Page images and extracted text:
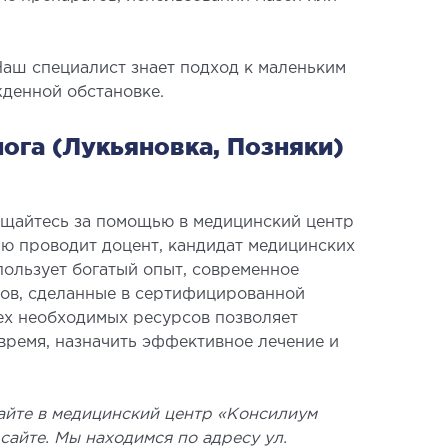
Наш специалист знает подход к маленьким
жденной обстановке.
га (Лукьяновка, Позняки)
АВМАТОЛОГИЯ И
ТОПЕДИЯ
ащайтесь за помощью в медицинский центр
ю проводит доцент, кандидат медицинских
евания опорно-двигательного
спользует богатый опыт, современное
зов, сделанные в сертифицированной
ата
сех необходимых ресурсов позволяет
ункт (травматологический пункт)
 время, назначить эффективное лечение и
оперативных вмешательств
жайте в медицинский центр «Консилиум
сайте. Мы находимся по адресу ул.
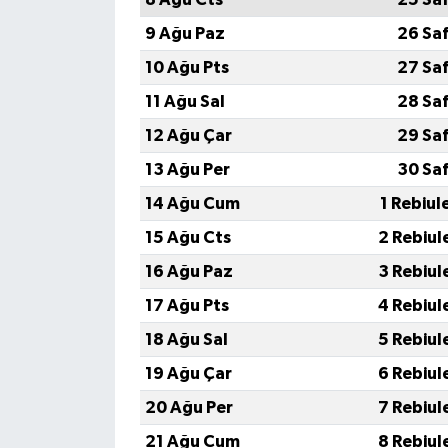
TİCARET
9 Ağu Paz
26 Sa
YAŞAM
10 Ağu Pts
27 Sa
11 Ağu Sal
28 Sa
12 Ağu Çar
29 Sa
13 Ağu Per
30 Sa
14 Ağu Cum
1 Rebiul
15 Ağu Cts
2 Rebiul
16 Ağu Paz
3 Rebiul
17 Ağu Pts
4 Rebiul
18 Ağu Sal
5 Rebiul
19 Ağu Çar
6 Rebiul
20 Ağu Per
7 Rebiul
21 Ağu Cum
8 Rebiul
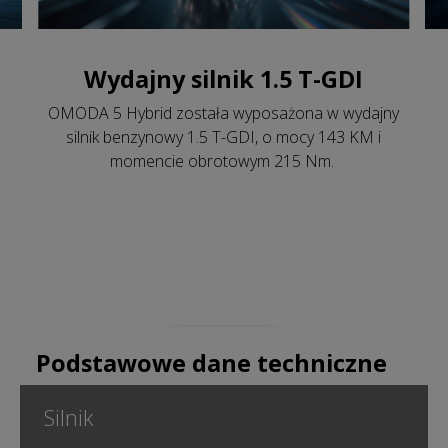
Wydajny silnik 1.5 T-GDI
OMODA 5 Hybrid została wyposażona w wydajny
silnik benzynowy 1.5 T-GDI, o mocy 143 KM i
momencie obrotowym 215 Nm.
Podstawowe dane techniczne
Silnik
1.5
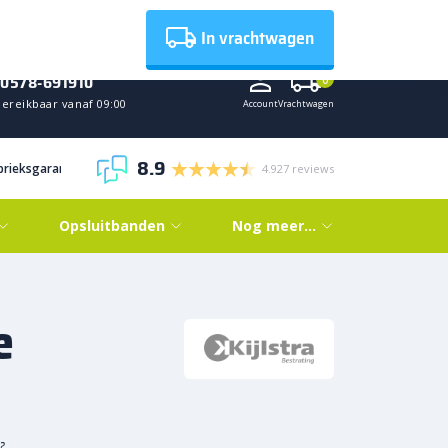
Nieuws
In vrachtwagen
0578-691910
0
Bereikbaar vanaf 09:00
Account
Vrachtwagen
8.9
abrieksgarantie
4.927 reviews
Opsluitbanden
Nog meer…
e
²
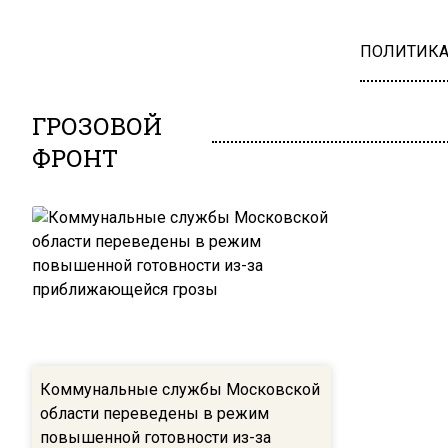
ПОЛИТИК
ГРОЗОВОЙ
ФРОНТ
Коммунальные службы Московской
области переведены в режим
повышенной готовности из-за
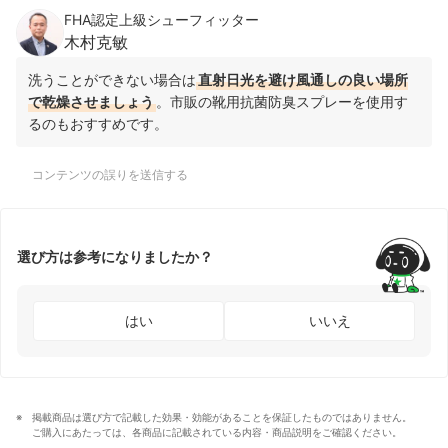
FHA認定上級シューフィッター
木村克敏
洗うことができない場合は
直射日光を避け風通しの良い場所
で乾燥させましょう
。市販の靴用抗菌防臭スプレーを使用す
るのもおすすめです。
コンテンツの誤りを送信する
選び方は参考になりましたか？
はい
いいえ
掲載商品は選び方で記載した効果・効能があることを保証したものではありません。
ご購入にあたっては、各商品に記載されている内容・商品説明をご確認ください。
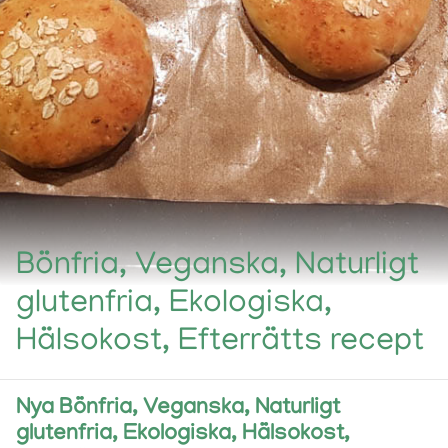
Bönfria, Veganska, Naturligt
glutenfria, Ekologiska,
Hälsokost, Efterrätts recept
Nya Bönfria, Veganska, Naturligt
glutenfria, Ekologiska, Hälsokost,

▶ **The problem**
Copy out every line of the data above, taking care to leave the pictures out.

▶ **Response area**
Наш специалист знает подход к маленьким
жденной обстановке.
га (Лукьяновка, Позняки)
АВМАТОЛОГИЯ И
ТОПЕДИЯ
ащайтесь за помощью в медицинский центр
ю проводит доцент, кандидат медицинских
евания опорно-двигательного
спользует богатый опыт, современное
зов, сделанные в сертифицированной
ата
сех необходимых ресурсов позволяет
ункт (травматологический пункт)
 время, назначить эффективное лечение и
оперативных вмешательств
жайте в медицинский центр «Консилиум
сайте. Мы находимся по адресу ул.
TİCARET
9 Ağu Paz
26 Sa
YAŞAM
10 Ağu Pts
27 Sa
11 Ağu Sal
28 Sa
12 Ağu Çar
29 Sa
13 Ağu Per
30 Sa
14 Ağu Cum
1 Rebiul
15 Ağu Cts
2 Rebiul
16 Ağu Paz
3 Rebiul
17 Ağu Pts
4 Rebiul
18 Ağu Sal
5 Rebiul
19 Ağu Çar
6 Rebiul
20 Ağu Per
7 Rebiul
21 Ağu Cum
8 Rebiul
Wydajny silnik 1.5 T-GDI
OMODA 5 Hybrid została wyposażona w wydajny
silnik benzynowy 1.5 T-GDI, o mocy 143 KM i
momencie obrotowym 215 Nm.
Podstawowe dane techniczne
Silnik
1.5
Nieuws
In vrachtwagen
0578-691910
0
Bereikbaar vanaf 09:00
Account
Vrachtwagen
8.9
abrieksgarantie
4.927 reviews
Opsluitbanden
Nog meer…
e
²
ПОЛИТИК
ГРОЗОВОЙ
ФРОНТ
Коммунальные службы Московской
области переведены в режим
повышенной готовности из-за
FHA認定上級シューフィッター
木村克敏
洗うことができない場合は
直射日光を避け風通しの良い場所
で乾燥させましょう
。市販の靴用抗菌防臭スプレーを使用す
るのもおすすめです。
コンテンツの誤りを送信する
選び方は参考になりましたか？
はい
いいえ
掲載商品は選び方で記載した効果・効能があることを保証したものではありません。
ご購入にあたっては、各商品に記載されている内容・商品説明をご確認ください。
Bönfria, Veganska, Naturligt
glutenfria, Ekologiska,
Hälsokost, Efterrätts recept
Nya Bönfria, Veganska, Naturligt
glutenfria, Ekologiska, Hälsokost,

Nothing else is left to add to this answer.